I also know that an equally vocal group on the left argue that Obamacare doesn't go far enough, and that many of the most affordable policies being offered through the health insurance exchanges will have high deductibles and copays and may not cover certain classes of medications at all. They argue that a national single payer health plan would be far more equitable, and provide better and more affordable care. Again, for the sake of this piece, I will concede the point. But just because your car manufacturer was too stingy and uncaring to install airbags, does that mean that you aren't planning to wear your seatbelt the next time you go for a drive?
I certainly hope not. Because if you or a family member is in a car accident next year and ends up in the hospital for an extended stay, paying a $5,000 deductible is going to be far more manageable than paying the full $500,000 hospital and rehab bill. When the hospital sends you to collections, which they will, you can probably work out a plan to pay off the $5,000 over the next year or two. But with a $500,000 bill, you're looking at the same fate that already plagues tens of thousands of Americans each year without health insurance -- loss of your home, assets and credit through personal bankruptcy.
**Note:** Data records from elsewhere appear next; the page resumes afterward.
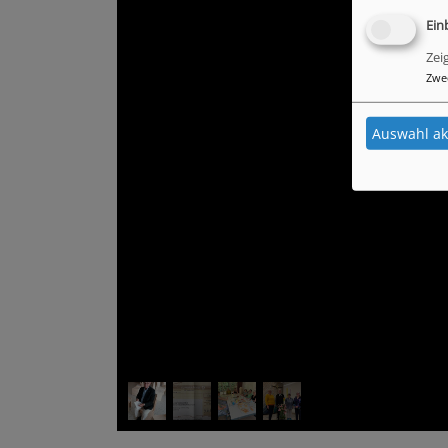
Ein
Zei
Zwe
Auswahl ak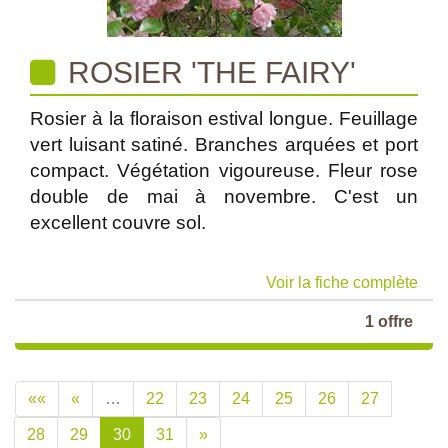
ROSIER 'THE FAIRY'
Rosier à la floraison estival longue. Feuillage
vert luisant satiné. Branches arquées et port
compact. Végétation vigoureuse. Fleur rose
double de mai à novembre. C'est un
excellent couvre sol.
Voir la fiche complète
1 offre
««
«
…
22
23
24
25
26
27
28
29
30
31
»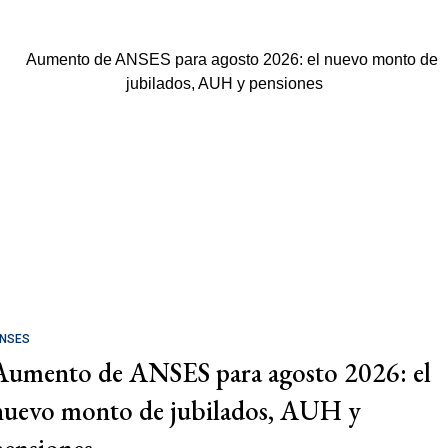
NSES
Aumento de ANSES para agosto 2026: el
nuevo monto de jubilados, AUH y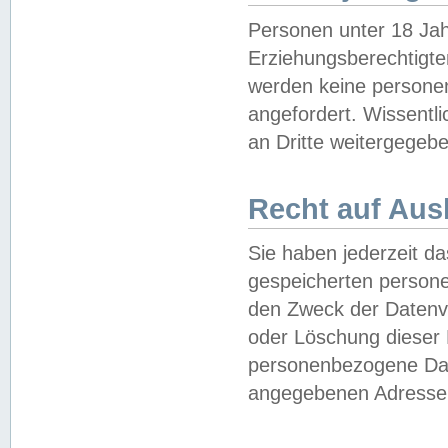
Personen unter 18 Jah
Erziehungsberechtigte
werden keine persone
angefordert. Wissentl
an Dritte weitergegebe
Recht auf Aus
Sie haben jederzeit da
gespeicherten person
den Zweck der Datenve
oder Löschung dieser
personenbezogene Date
angegebenen Adresse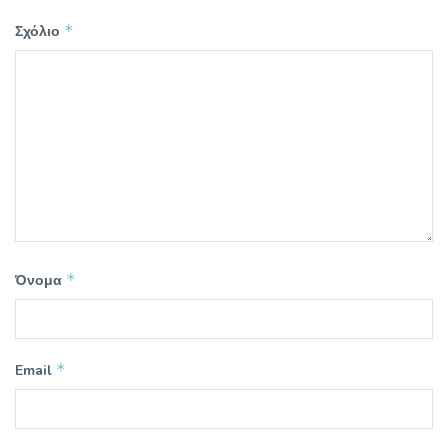
*
Σχόλιο
*
Όνομα
*
Email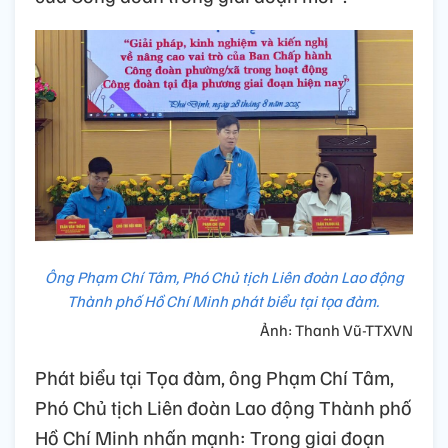
Ông Phạm Chí Tâm, Phó Chủ tịch Liên đoàn Lao động
Thành phố Hồ Chí Minh phát biểu tại tọa đàm.
Ảnh: Thanh Vũ-TTXVN
Phát biểu tại Tọa đàm, ông Phạm Chí Tâm,
Phó Chủ tịch Liên đoàn Lao động Thành phố
Hồ Chí Minh nhấn mạnh: Trong giai đoạn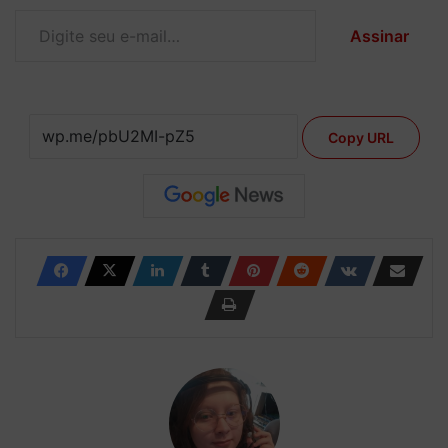
Digite seu e-mail…
Assinar
Copy URL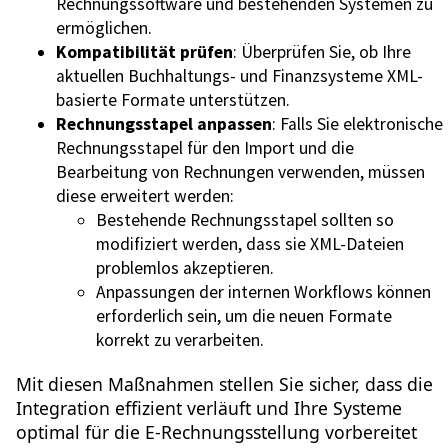
Rechnungssoftware und bestehenden Systemen zu
ermöglichen.
Kompatibilität prüfen
: Überprüfen Sie, ob Ihre
aktuellen Buchhaltungs- und Finanzsysteme XML-
basierte Formate unterstützen.
Rechnungsstapel anpassen
: Falls Sie elektronische
Rechnungsstapel für den Import und die
Bearbeitung von Rechnungen verwenden, müssen
diese erweitert werden:
Bestehende Rechnungsstapel sollten so
modifiziert werden, dass sie XML-Dateien
problemlos akzeptieren.
Anpassungen der internen Workflows können
erforderlich sein, um die neuen Formate
korrekt zu verarbeiten.
Mit diesen Maßnahmen stellen Sie sicher, dass die
Integration effizient verläuft und Ihre Systeme
optimal für die E-Rechnungsstellung vorbereitet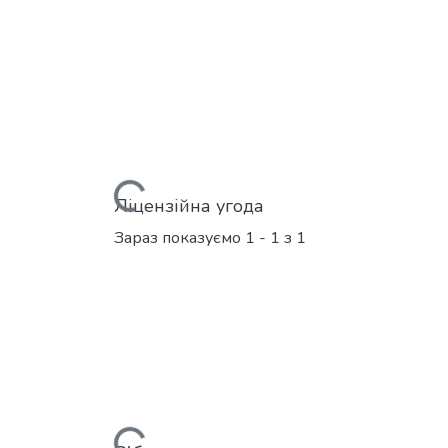
Вантажиться...
Ліцензійна угода
Зараз показуємо
1 - 1 з 1
Вантажиться...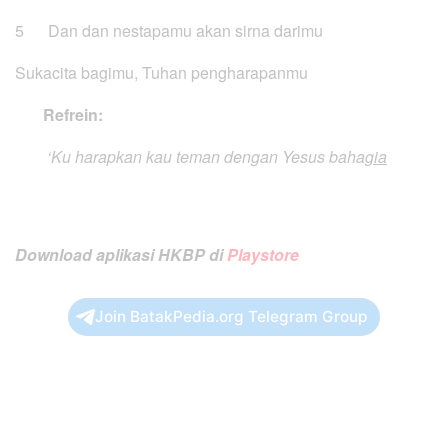
5 Dan dan nestapamu akan sirna darimu
Sukacita bagimu, Tuhan pengharapanmu
Refrein:
‘Ku harapkan kau teman dengan Yesus baha
gia
Download aplikasi HKBP di
Playstore
Join BatakPedia.org Telegram Group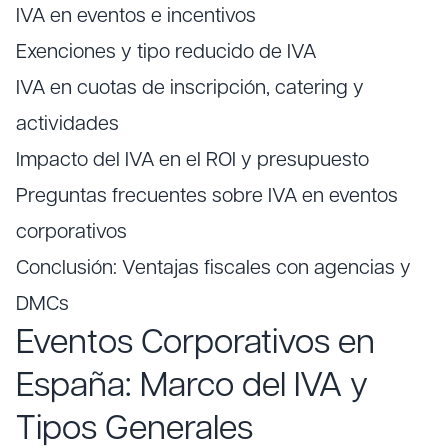
IVA en eventos e incentivos
Exenciones y tipo reducido de IVA
IVA en cuotas de inscripción, catering y
actividades
Impacto del IVA en el ROI y presupuesto
Preguntas frecuentes sobre IVA en eventos
corporativos
Conclusión: Ventajas fiscales con agencias y
DMCs
Eventos Corporativos en
España: Marco del IVA y
Tipos Generales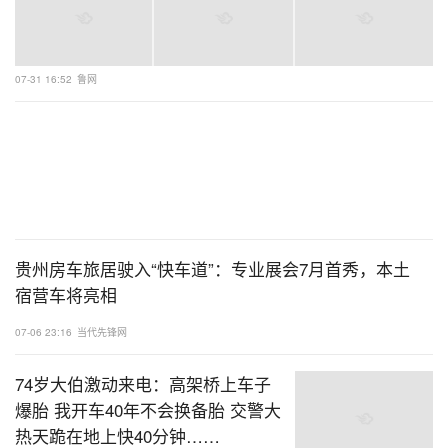
07-31 16:52
鲁网
贵州房车旅居驶入“快车道”：专业展会7月首秀，本土
宿营车将亮相
07-06 23:16
当代先锋网
74岁大伯激动来电：高架桥上车子
爆胎 我开车40年不会换备胎 交警大
热天跪在地上快40分钟……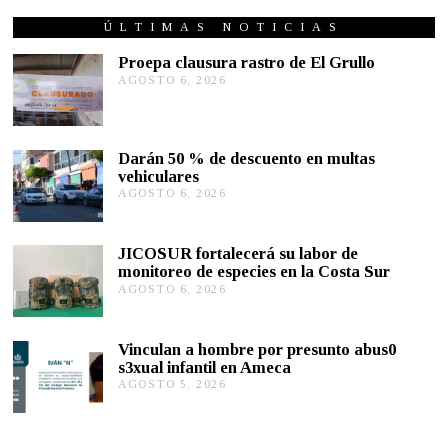
N
I
ÚLTIMAS NOTICIAS
O
1
Proepa clausura rastro de El Grullo
3
AGOSTO 6, 2026
A
,
G
2
O
0
S
1
T
9
Darán 50 % de descuento en multas
O
vehiculares
6
,
AGOSTO 6, 2026
A
2
G
0
O
2
S
JICOSUR fortalecerá su labor de
6
T
monitoreo de especies en la Costa Sur
O
AGOSTO 6, 2026
A
5
G
,
O
2
S
0
Vinculan a hombre por presunto abus0
T
2
s3xual infantil en Ameca
O
6
AGOSTO 5, 2026
A
5
G
,
O
2
S
0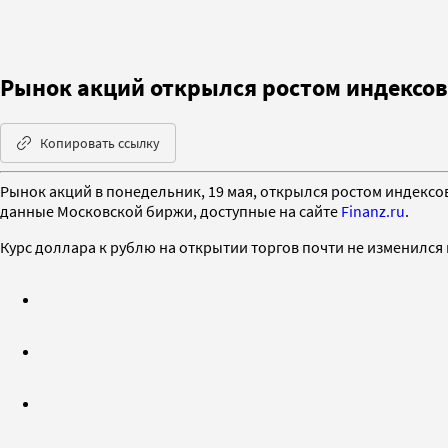
Рынок акций открылся ростом индексов
Копировать ссылку
Рынок акций в понедельник, 19 мая, открылся ростом индексов 
данные Московской биржи, доступные на сайте
Finanz.ru
.
Курс доллара к рублю на открытии торгов почти не изменился п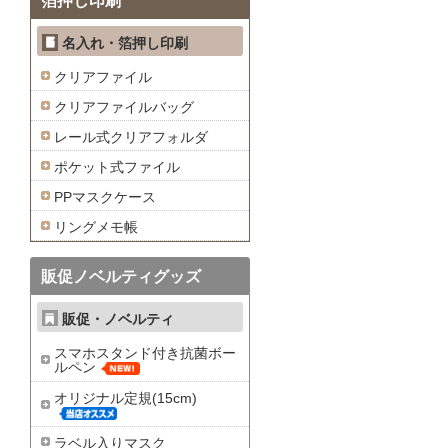
箔押し印刷
名入れ・箔押し印刷
クリアファイル
クリアファイルバッグ
レール式クリアフォルダ
ポケット式ファイル
PPマスクケース
リングメモ帳
販促ノベルティグッズ
販促・ノベルティ
スマホスタンド付き抗菌ボー
ルペン
オリジナル定規(15cm)
ラベル入りマスク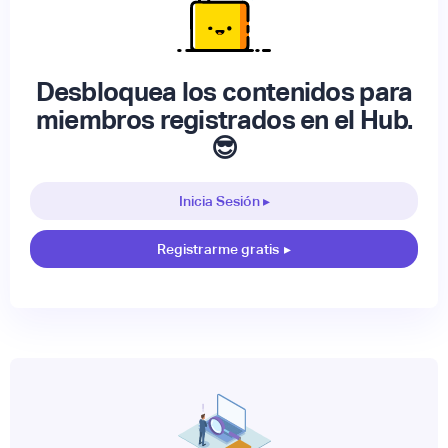
Desbloquea los contenidos para
miembros registrados en el Hub.
😎
Inicia Sesión ▸
Registrarme gratis
▸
Still not convinced? Well, consider this final point. All of the politicians and pundits you see on television decrying the evils of Obamacare already have health insurance themselves. So by all means, go ahead and join their protest if you are so moved. But just take a moment first to sign up yourself and your family for health insurance.
Oh, yeah -- and don't forget to wear your seat belt.
Adam Levine is an Assistant Professor of Emergency Medicine and Co-Director of the Global Emergency Medicine Fellowship at Brown University. He currently serves as the Clinical Advisor for Emergency and Trauma Care for Partners In Health/Inshuti Mu Buzima and as a member of the Emergency Response Team for International Medical Corps. His research focuses on improving the delivery of acute care in low-income countries and during humanitarian emergencies. The views expressed in this blog are his alone and do not necessarily represent the views of any of the organizations mentioned above.